Un coup de vent releva ses mèches et révéla un visage empreint de gravité et de sérénité et un regard semblable à celui de l’enfant. Pourtant, le doute le hantait toujours.

— Ne dis pas un mot, Voyageur, le coupa l’homme. Tes sens ne t’ont ni abusé ni trompé. Je suis celui que tu appelles l’enfant et je ne le suis pas. Je suis mouvant et persistant. Je suis un songe vivant et mon rôle sera de vous guider dans le Métamonde.

À côté de lui, une jument majestueuse était apparue ; sa robe avait les couleurs de la nuit la plus profonde et sa crinière possédait les couleurs des étoiles les plus pâles.

— Suis-la et elle te conduira jusqu’à ce que tu es venu chercher. Ignore-la et tu t’égareras à jamais, ajouta-t-il.

L’homme s’était avancé et sa tête touchait presque la sienne. S’il en avait éprouvé le désir, alors il aurait pu lui effleurer le museau.

— Jareth !

Une main se plaqua sur son épaule. Giovanni dardait sur lui un regard plein d’inquiétude. D’autres bruits lui parvenaient, coups, râles, cris d’effroi ; échos d’une tragédie en devenir. L’ancien capitaine de la garde secoua la tête.

— Nous sommes les porteurs de songe, Jareth. Il nous appartient d’accompagner le Gardien des mondes.

Dans l’embrasure de la porte, une femme vénérable se tenait debout, fière, le front haut. Était-ce un reflet ?

— Je suis prête. L’êtes-vous ? murmura-t-elle.

Mais il n’eut pas le temps de répondre, elle avait déjà disparu et avait cédé la place à la jument à la robe noire.

— Mélamine, souffla-t-il.

L’animal hennit. Il ignorait d’où lui venait cette connaissance ; elle l’habitait et il s’en contentait. Giovanni, lui, avait déjà franchi le seuil et s’enfonçait dans le paysage désolé.

— Partez, Jareth ! Je ne saurais les retenir plus longtemps encore !
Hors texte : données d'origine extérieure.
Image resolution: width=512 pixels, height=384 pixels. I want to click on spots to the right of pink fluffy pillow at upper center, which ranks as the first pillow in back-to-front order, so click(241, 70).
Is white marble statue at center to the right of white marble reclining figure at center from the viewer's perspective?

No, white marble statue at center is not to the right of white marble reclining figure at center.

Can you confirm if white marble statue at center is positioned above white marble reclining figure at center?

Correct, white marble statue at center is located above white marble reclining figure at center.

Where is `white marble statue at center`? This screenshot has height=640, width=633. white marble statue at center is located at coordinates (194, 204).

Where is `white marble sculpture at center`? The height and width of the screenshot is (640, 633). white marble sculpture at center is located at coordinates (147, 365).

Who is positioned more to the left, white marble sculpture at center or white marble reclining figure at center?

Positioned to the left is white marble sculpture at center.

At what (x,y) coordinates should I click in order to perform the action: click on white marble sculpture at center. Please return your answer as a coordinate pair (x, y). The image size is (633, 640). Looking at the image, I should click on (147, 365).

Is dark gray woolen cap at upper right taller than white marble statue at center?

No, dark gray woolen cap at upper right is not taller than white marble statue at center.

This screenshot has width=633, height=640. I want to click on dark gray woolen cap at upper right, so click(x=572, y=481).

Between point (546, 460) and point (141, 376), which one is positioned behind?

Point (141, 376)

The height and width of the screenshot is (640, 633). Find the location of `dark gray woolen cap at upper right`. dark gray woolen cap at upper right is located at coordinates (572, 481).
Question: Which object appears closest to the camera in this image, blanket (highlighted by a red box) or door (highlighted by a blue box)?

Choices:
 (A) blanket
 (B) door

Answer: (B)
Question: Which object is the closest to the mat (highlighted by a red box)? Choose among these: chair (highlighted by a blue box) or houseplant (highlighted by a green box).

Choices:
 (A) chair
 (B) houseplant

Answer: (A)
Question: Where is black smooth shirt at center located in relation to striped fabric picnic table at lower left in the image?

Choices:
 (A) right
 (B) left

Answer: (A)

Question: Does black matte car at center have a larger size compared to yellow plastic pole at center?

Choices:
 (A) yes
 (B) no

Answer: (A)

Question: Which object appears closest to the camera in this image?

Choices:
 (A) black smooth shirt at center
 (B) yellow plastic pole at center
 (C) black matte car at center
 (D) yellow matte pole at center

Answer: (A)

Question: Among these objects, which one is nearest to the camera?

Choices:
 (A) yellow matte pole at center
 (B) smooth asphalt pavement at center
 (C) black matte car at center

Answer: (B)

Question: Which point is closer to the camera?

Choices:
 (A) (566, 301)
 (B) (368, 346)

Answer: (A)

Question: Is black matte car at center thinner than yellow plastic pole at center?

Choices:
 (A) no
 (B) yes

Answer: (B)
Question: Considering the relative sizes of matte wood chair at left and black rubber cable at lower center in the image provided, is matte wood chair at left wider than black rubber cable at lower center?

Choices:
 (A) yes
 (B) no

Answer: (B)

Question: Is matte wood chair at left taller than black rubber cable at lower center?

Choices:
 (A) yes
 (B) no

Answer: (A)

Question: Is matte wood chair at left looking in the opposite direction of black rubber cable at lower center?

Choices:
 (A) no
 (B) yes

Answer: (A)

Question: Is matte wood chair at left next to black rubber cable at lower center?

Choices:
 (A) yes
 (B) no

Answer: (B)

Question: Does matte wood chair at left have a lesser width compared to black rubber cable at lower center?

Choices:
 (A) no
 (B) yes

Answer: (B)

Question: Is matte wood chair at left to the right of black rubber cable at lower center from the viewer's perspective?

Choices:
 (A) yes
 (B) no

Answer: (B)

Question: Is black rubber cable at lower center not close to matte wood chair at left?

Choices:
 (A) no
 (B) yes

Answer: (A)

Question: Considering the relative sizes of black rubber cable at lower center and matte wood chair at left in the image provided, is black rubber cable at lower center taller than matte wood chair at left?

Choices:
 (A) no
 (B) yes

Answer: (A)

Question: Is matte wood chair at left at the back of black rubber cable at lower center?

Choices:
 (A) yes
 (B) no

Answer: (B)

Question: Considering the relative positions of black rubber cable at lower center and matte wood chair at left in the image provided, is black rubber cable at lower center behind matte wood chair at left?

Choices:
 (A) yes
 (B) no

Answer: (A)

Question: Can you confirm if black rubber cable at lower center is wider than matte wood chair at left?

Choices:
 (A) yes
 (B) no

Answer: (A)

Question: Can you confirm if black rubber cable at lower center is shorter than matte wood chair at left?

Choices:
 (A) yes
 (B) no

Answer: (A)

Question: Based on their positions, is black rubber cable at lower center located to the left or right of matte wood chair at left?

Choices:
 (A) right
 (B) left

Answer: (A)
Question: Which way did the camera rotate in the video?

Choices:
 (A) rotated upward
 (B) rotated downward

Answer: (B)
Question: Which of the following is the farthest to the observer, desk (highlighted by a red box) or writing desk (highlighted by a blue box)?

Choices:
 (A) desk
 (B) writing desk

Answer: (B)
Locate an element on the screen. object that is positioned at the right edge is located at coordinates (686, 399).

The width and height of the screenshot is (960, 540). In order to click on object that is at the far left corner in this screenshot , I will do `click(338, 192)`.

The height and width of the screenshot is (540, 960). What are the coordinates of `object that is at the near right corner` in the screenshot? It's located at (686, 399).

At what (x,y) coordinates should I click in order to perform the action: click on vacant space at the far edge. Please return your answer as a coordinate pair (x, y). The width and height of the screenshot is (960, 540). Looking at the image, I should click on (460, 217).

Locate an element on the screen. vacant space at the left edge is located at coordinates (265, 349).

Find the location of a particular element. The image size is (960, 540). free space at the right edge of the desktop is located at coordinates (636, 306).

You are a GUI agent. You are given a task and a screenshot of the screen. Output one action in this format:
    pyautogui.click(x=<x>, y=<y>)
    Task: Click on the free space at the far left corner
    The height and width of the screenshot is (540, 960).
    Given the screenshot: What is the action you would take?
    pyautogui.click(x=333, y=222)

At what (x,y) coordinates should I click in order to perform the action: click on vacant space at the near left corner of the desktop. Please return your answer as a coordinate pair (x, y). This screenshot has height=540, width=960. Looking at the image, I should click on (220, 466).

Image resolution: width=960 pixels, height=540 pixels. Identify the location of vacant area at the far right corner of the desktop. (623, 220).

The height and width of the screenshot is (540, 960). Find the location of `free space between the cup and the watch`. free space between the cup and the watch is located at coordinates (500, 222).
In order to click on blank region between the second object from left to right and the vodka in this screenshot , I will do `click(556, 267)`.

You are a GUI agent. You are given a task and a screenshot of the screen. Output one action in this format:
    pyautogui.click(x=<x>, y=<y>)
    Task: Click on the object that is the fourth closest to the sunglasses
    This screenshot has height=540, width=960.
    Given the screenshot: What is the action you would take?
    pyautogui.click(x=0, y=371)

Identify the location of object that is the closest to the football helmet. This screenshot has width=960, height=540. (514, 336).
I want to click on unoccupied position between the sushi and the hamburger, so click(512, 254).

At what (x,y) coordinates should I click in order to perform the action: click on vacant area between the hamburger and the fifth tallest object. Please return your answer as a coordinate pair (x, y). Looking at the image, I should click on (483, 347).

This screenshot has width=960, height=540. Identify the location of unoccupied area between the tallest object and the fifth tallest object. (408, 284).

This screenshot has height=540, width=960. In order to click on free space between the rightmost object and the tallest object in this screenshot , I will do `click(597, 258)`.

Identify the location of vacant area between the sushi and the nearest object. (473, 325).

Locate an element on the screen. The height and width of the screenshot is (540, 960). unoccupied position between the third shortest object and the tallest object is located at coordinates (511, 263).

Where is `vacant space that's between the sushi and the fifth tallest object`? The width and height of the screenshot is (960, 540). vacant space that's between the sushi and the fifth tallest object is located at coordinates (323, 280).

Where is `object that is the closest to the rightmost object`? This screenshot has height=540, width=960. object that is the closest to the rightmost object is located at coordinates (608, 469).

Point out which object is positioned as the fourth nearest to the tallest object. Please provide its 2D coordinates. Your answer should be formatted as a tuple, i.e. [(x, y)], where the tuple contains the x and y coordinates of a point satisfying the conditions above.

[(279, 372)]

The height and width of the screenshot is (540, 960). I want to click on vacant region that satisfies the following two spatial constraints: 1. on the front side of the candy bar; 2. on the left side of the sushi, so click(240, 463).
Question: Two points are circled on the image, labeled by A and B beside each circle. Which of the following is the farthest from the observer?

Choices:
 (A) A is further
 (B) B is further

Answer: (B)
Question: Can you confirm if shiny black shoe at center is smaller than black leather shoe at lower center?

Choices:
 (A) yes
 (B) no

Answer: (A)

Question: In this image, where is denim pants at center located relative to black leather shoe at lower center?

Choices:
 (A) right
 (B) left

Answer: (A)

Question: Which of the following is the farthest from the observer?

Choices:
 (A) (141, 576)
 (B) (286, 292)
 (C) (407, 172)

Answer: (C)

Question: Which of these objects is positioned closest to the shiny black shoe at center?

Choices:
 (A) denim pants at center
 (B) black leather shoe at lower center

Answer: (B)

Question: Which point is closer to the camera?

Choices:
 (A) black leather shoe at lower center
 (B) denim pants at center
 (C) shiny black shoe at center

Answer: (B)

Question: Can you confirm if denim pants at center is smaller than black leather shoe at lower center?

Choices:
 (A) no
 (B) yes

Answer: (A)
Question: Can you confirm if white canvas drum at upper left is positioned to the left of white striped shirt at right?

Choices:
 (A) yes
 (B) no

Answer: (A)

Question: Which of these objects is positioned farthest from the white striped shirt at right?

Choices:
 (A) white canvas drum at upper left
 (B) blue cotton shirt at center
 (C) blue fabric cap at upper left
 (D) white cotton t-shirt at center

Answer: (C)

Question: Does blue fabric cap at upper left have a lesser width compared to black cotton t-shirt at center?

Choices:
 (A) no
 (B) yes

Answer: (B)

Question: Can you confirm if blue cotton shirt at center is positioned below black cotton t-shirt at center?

Il tressaillit. La voix, il la reconnaissait, bien qu’il ignorât à qui elle appartenait. Le souvenir d’un baiser fugace, caresse éphémère, tout cela l’effleurait ; il frissonna. Une larme de sang reposait au creux de sa paume, enchâssé dans une griffe d’argent ; autour de son poignet, la chaîne s’agitait, impatiente. Jareth soupira et la chaîne avait alors entamé sa reptation le long de son bras, avant de s’enrouler autour de son cou. Un trouble était passé dans les yeux de la femme qui le lui avait confié. Réjouissance ? Inquiétude ? Il n’aurait su trancher ; la jument lui lécha les mains. Que cherchait-il ? Cherchait-il seulement quelque chose, sinon un chemin au travers des mondes ? De nouveau, il tendit la main vers le museau de l’animal, puis posa un pied sur le sol dépourvu d’aspérité. Une brise légère lui effleurait le visage en même temps qu’elle transportait avec elle une délicate odeur de sous-bois. Toutefois, il n’osait franchir le seuil et entrer de plain-pied dans l’aréalité, quelqu’un le retenait. Ses doigts s’égarèrent un instant sur le pendentif d’où s’échappa un long murmure. Il n’en saisissait ni les paroles ni le sens, seulement l’empreinte des émotions dans le flot.

Il était de l’autre côté, il avait oublié. L’enfant-homme l’attendait, désormais assis au pied d’un chêne ; Giovanni était revenu. Où était l’enfant ?

— Il ne tardera pas, lui confia l’animal. Vous le retrouverez là-bas.

Jareth acquiesça et s’avança de quelques pas. Par curiosité, il se retourna. Mais rien ne lui était donné à voir, sinon la vision d’une clairière sans couleur baignée par la clarté d’un soleil sans horizon. Rien ne le retenait, rien ne le soulageait ; un vide l’habitait. Mais cela passerait, il le savait, et il oublierait.